Design for death as a future-oriented concept should cross the boundaries and realms of functionality. It is not about designing services for bereaving or decoratively designing coffins; it should be more of a visionary and critical approach to map and identify possible innovations that are impactful to humanity as well as highlight the negative consequences and implications of how we currently deal with the end of life. Design for design should consider humans among other-than-humans and not in a superior position; it should refer to the post-Anthropocene discourse and to how humans should react differently in the future.

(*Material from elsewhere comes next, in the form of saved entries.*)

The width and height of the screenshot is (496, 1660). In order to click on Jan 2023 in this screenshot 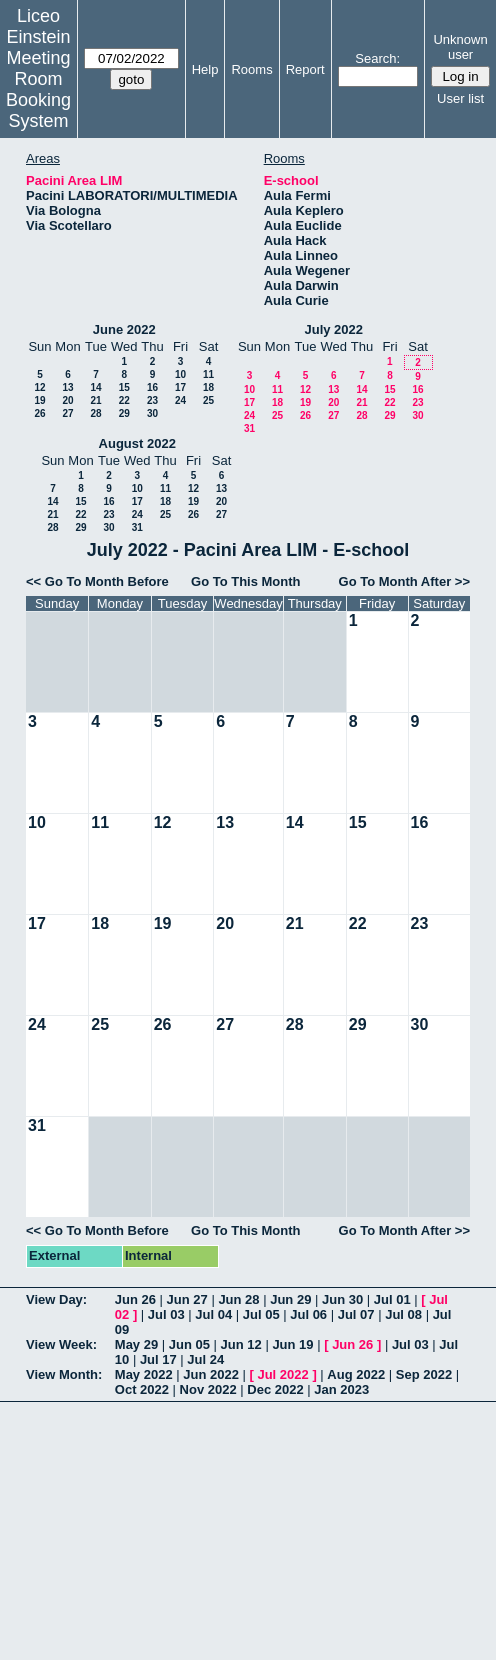 , I will do `click(341, 1389)`.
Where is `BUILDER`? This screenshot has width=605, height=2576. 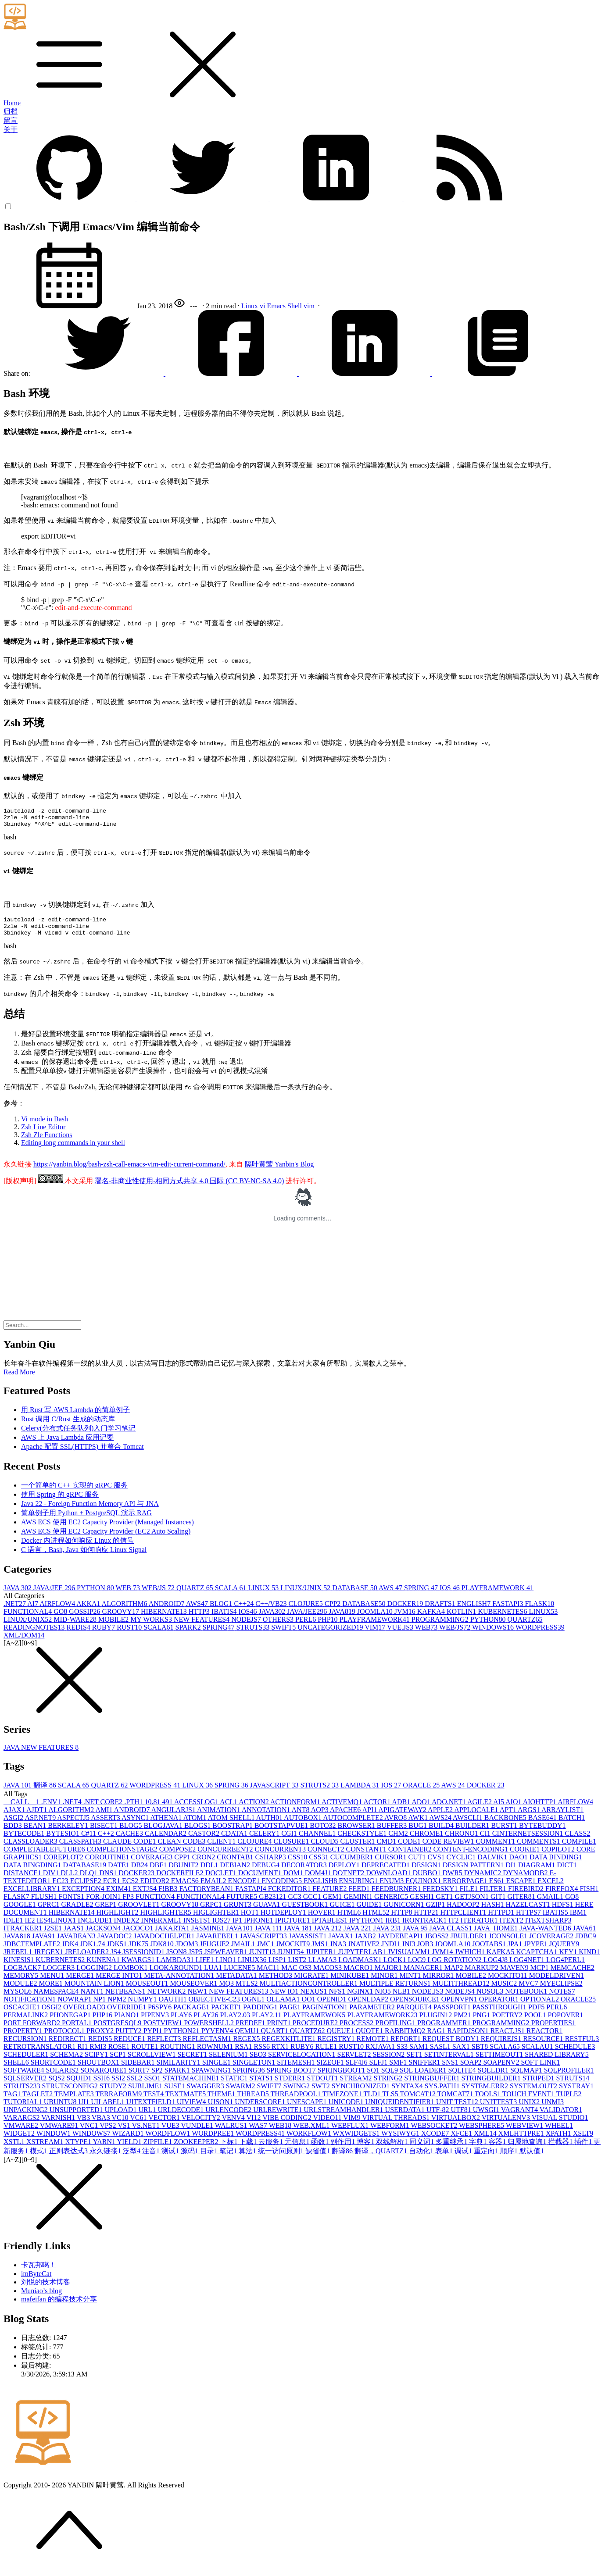 BUILDER is located at coordinates (473, 1833).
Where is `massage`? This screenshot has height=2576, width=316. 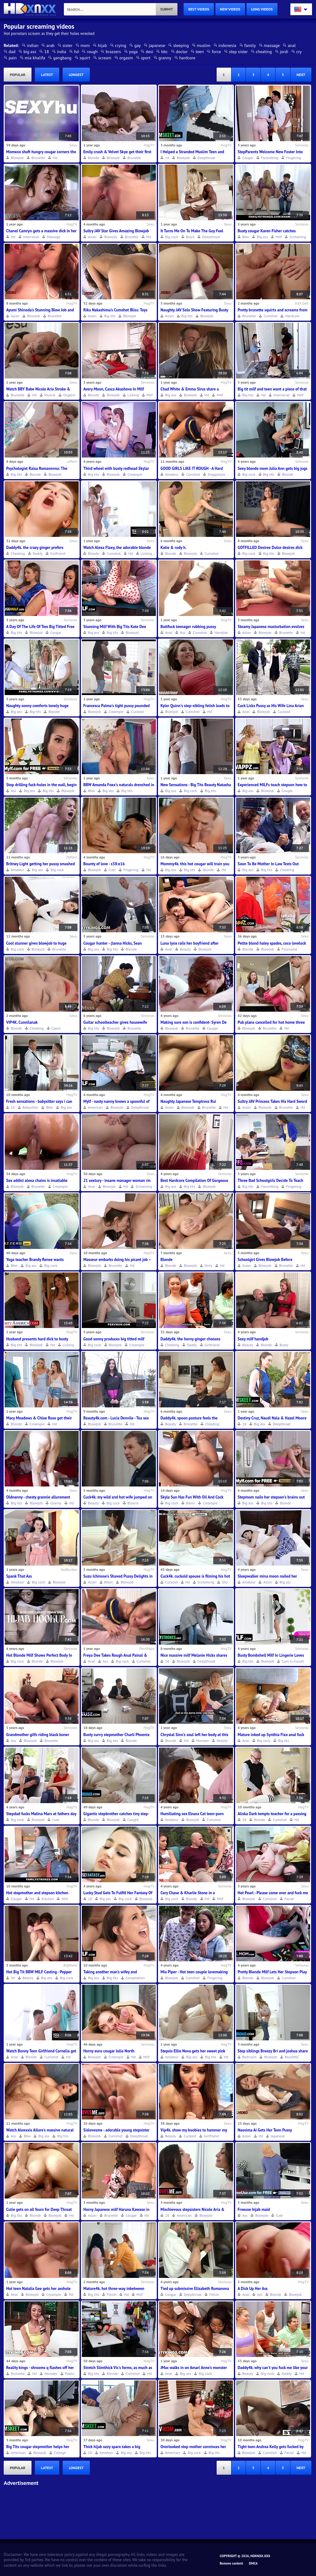 massage is located at coordinates (272, 45).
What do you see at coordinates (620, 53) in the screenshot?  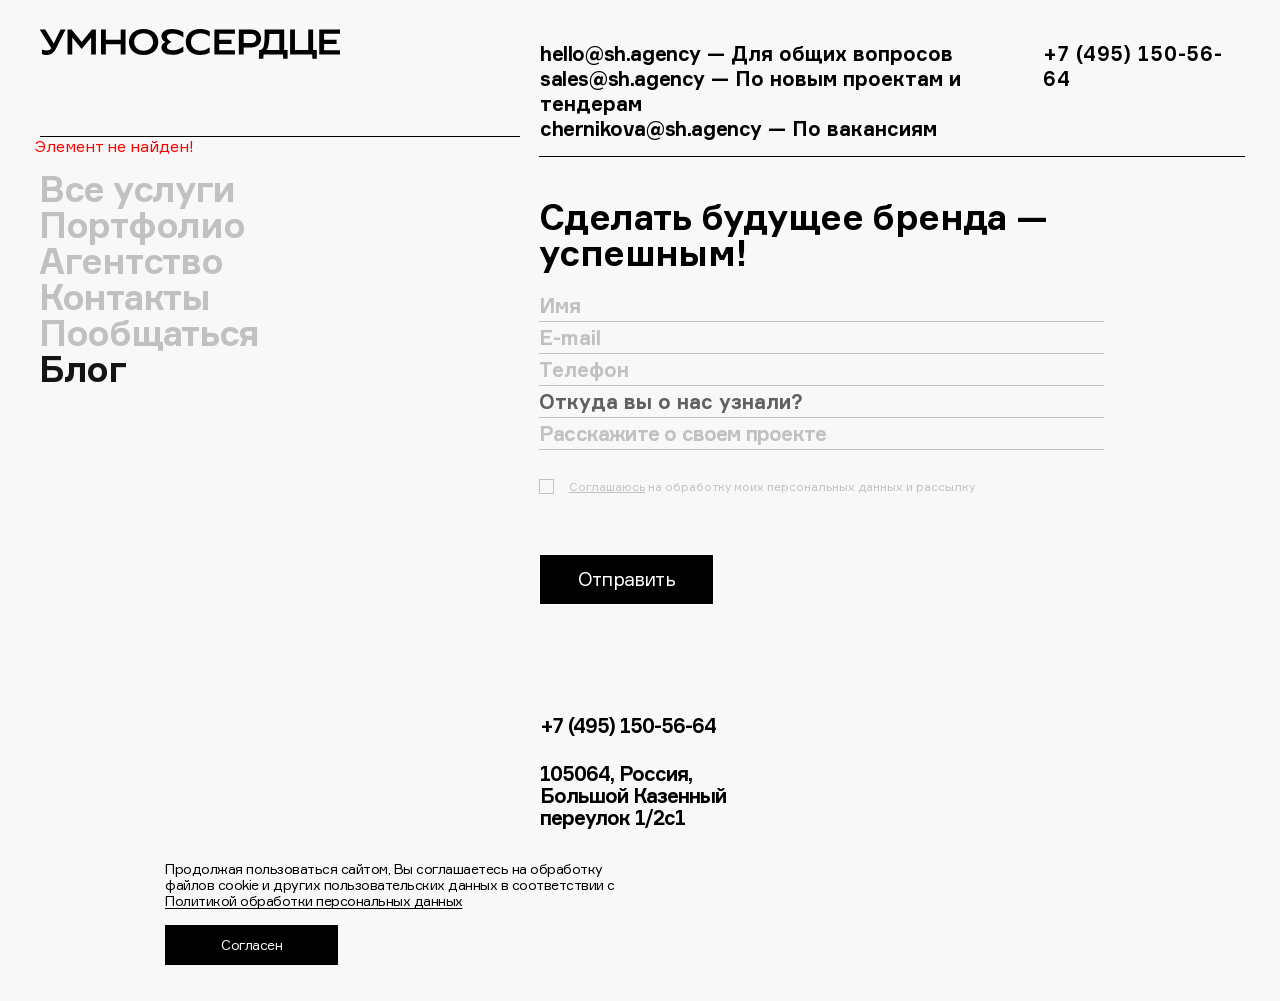 I see `hello@sh.agency` at bounding box center [620, 53].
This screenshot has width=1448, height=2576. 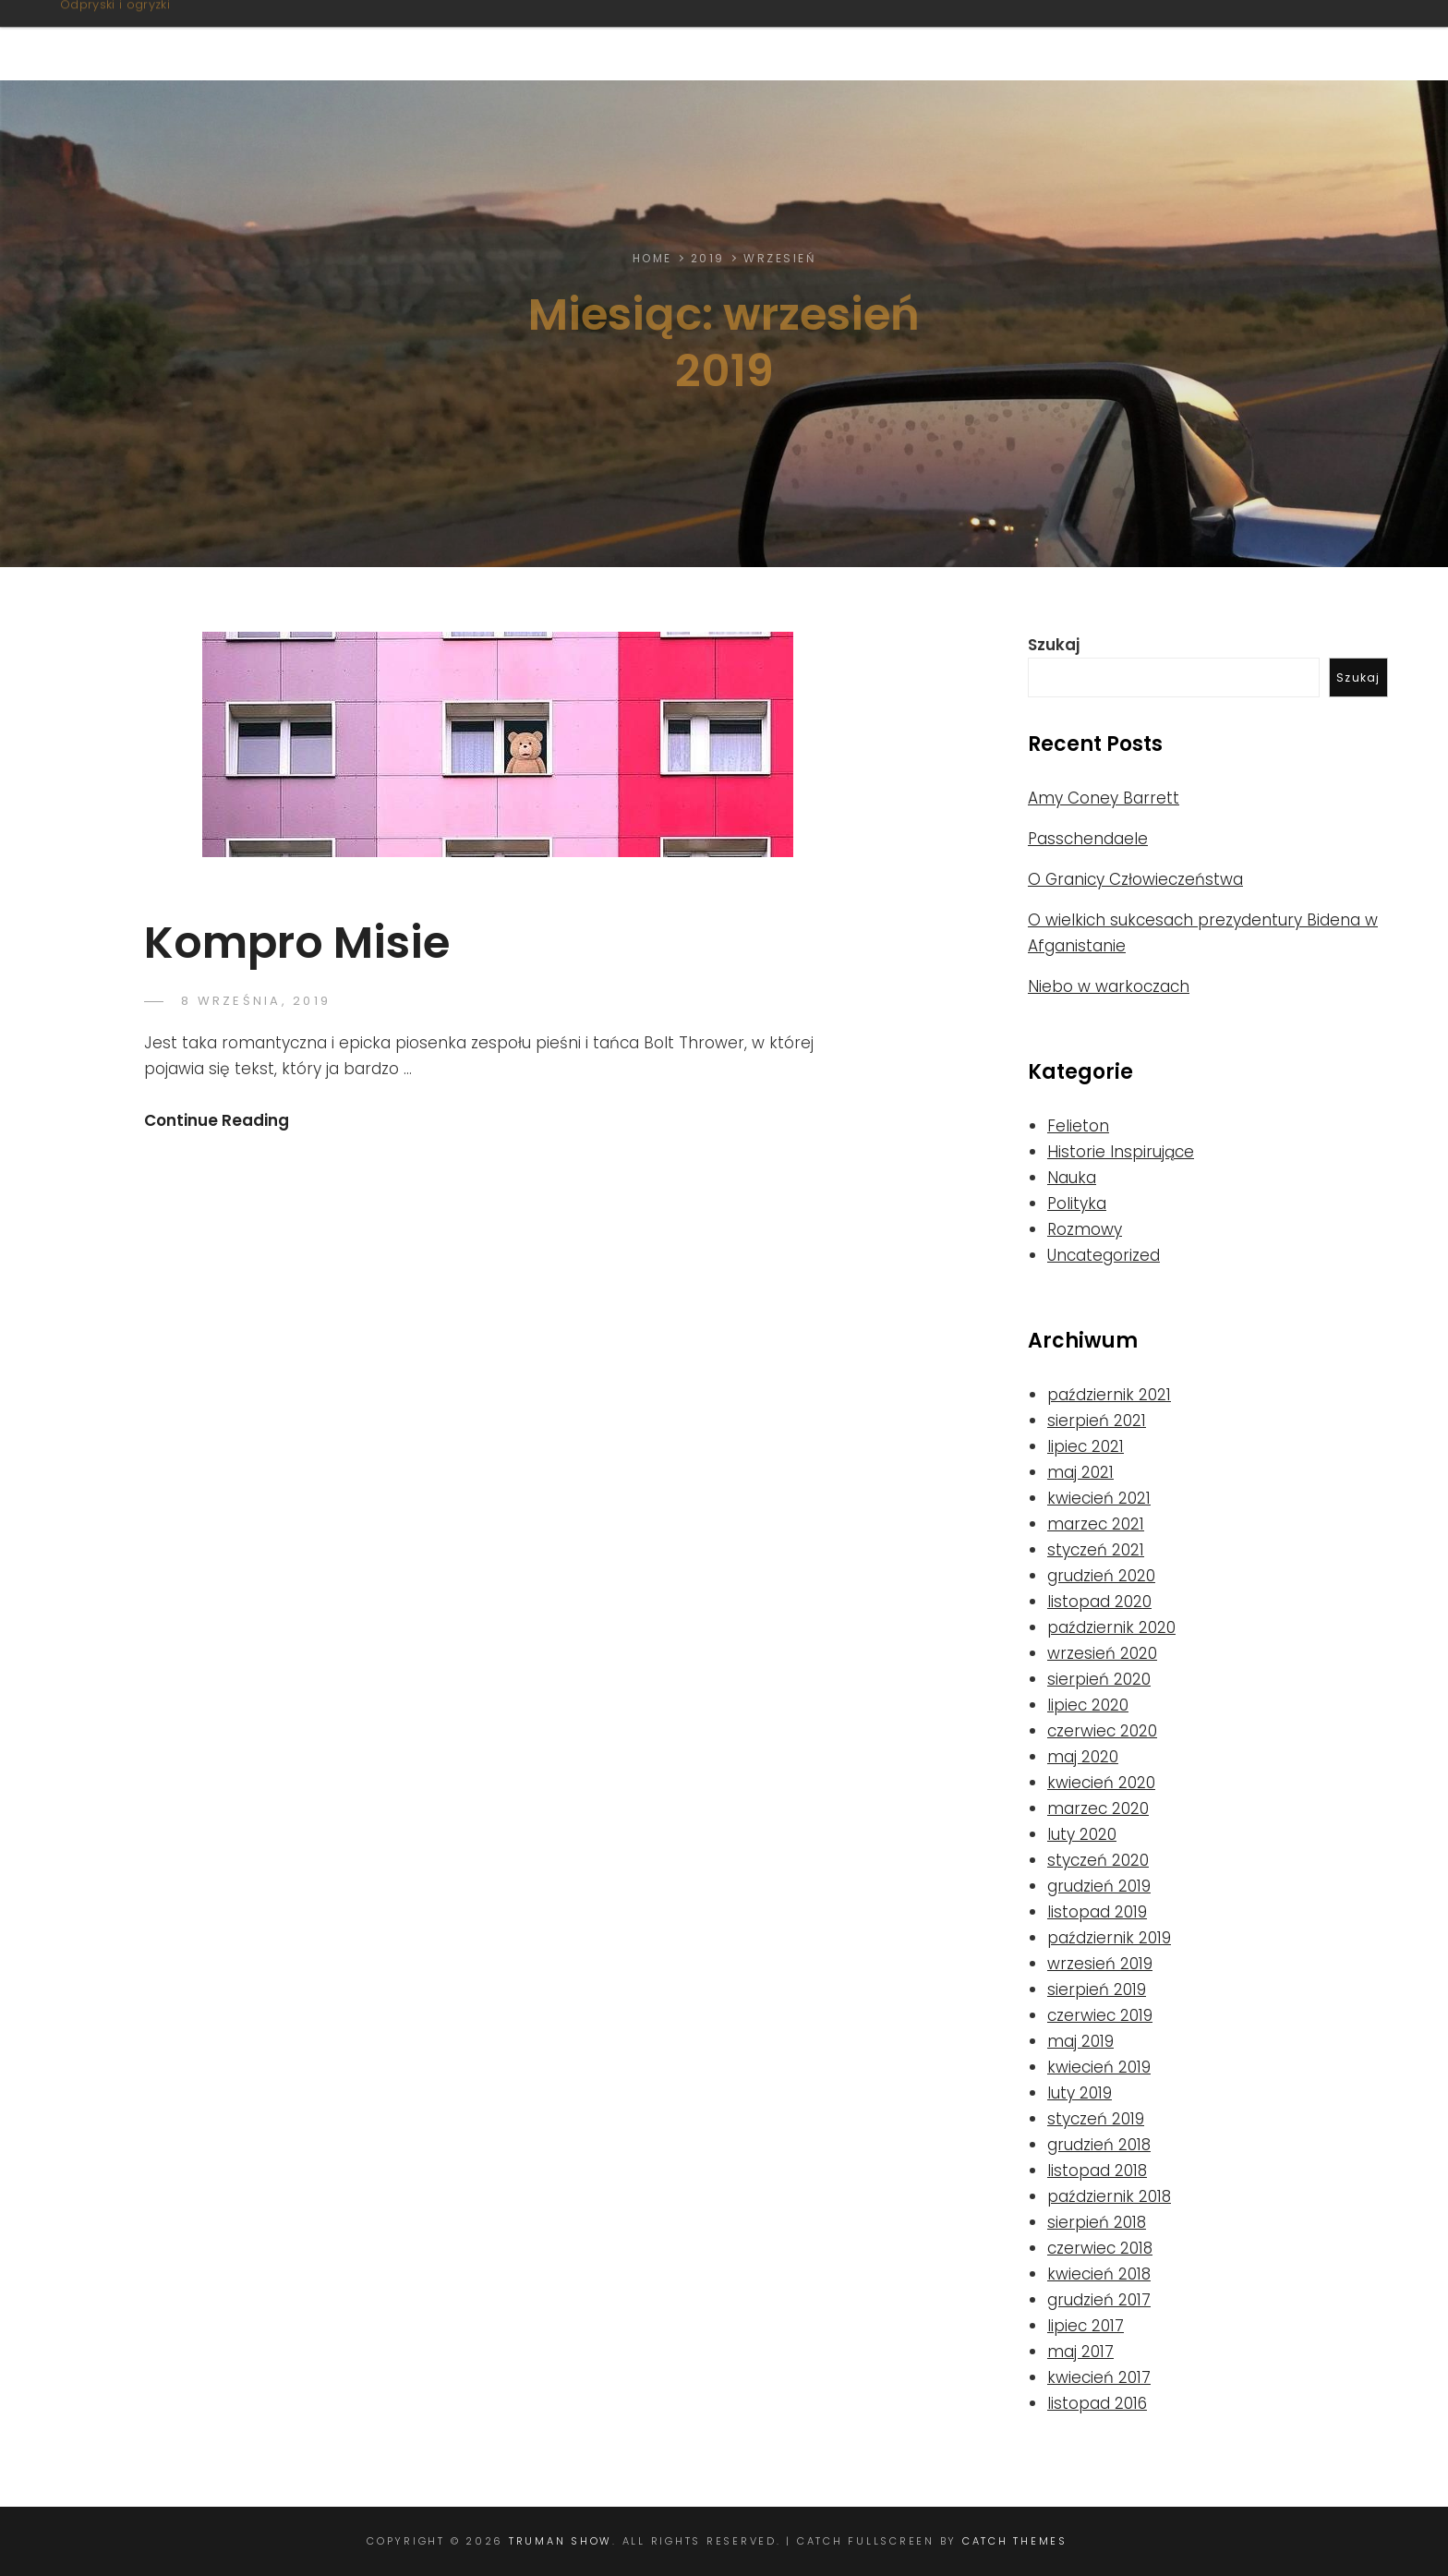 I want to click on sierpień 2019, so click(x=1096, y=1989).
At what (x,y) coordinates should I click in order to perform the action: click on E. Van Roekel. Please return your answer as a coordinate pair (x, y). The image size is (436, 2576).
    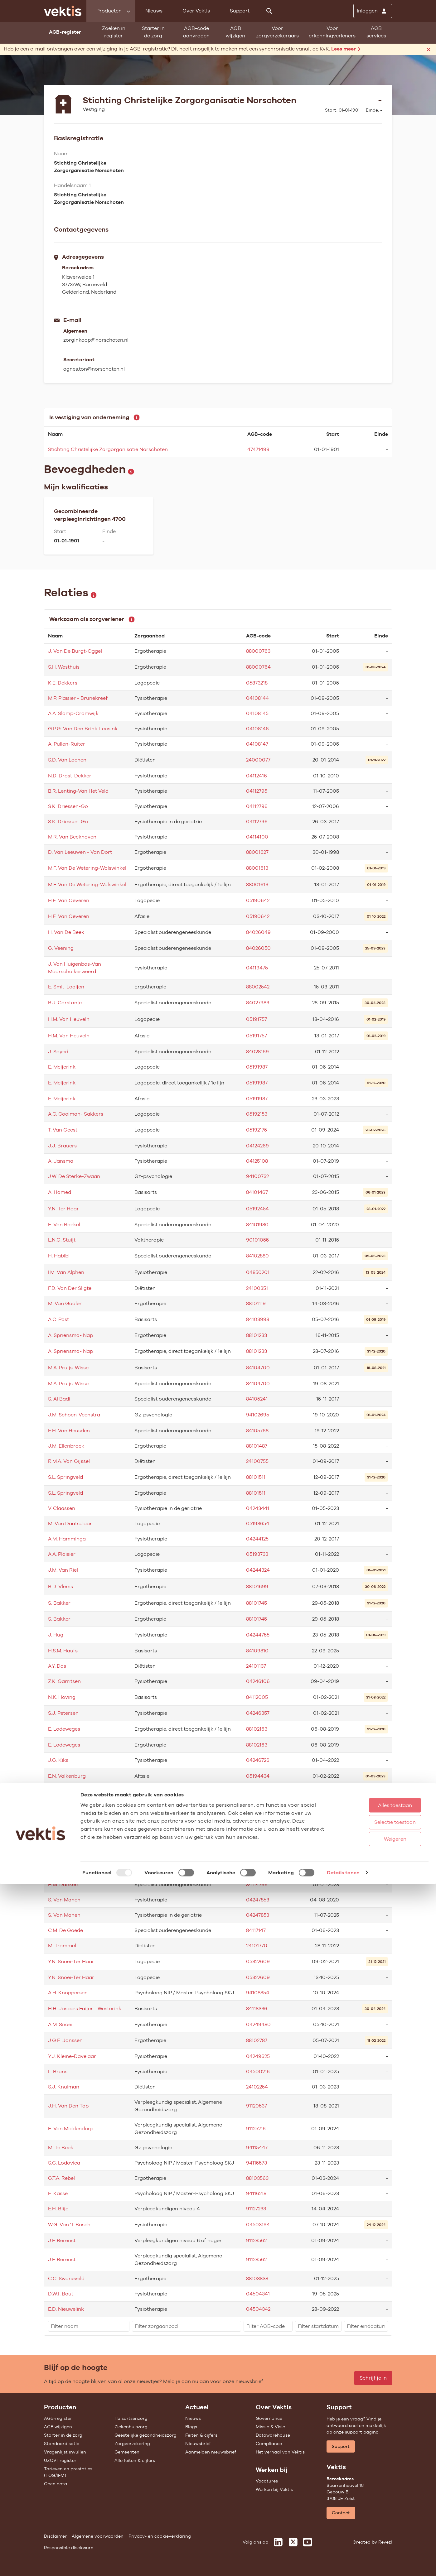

Our argument is that designers should be courageous to tackle tabooed concepts such as death; it is not about death itself but about dealing with a sensitive and emotional state that is usually overlooked. Reflecting upon practice and education, “More-Than-Death” could be seen as a fundamental issue that should be introduced in educational curricula and design studios, aiming to shift the paradigm of design toward topics that affect not only our social life but also the environment as a whole, aiming to achieve more sustainable futures. Therefore, speculative design can be a possible approach to facilitate this paradigm shift and mindset transformation. Its boldness to question sensitive topics is a catalyst for change that should be actively incorporated when studying various future scenarios of end-of-life, or to create an alternative view of designing for death from a positive perspective and for designers to begin to become familiar with it. Future-oriented design practices are not about predicting the future; they are about the change needed to achieve better futures. It helps the public make future concepts—even the most sensitive and provocative ones—tangible, and it facilitates the process of introducing controversial and wild futures concepts to the public since they could viscerally interact with them.
However, most importantly, the very act of discussing death is naïve, and the idea of life and death is fraught with risk. As Rothaupt and Becker (2007) conclude, bereavement research is entering a new dawn. Through careful and in-depth interdisciplinary discussions, new methodologies will provide a deeper exploration of the art and transformation of bereavement. Through these developments, we may be able to think and act better so that those in mourning can embrace wisdom and affirm their own lives and those of their deceased loved ones.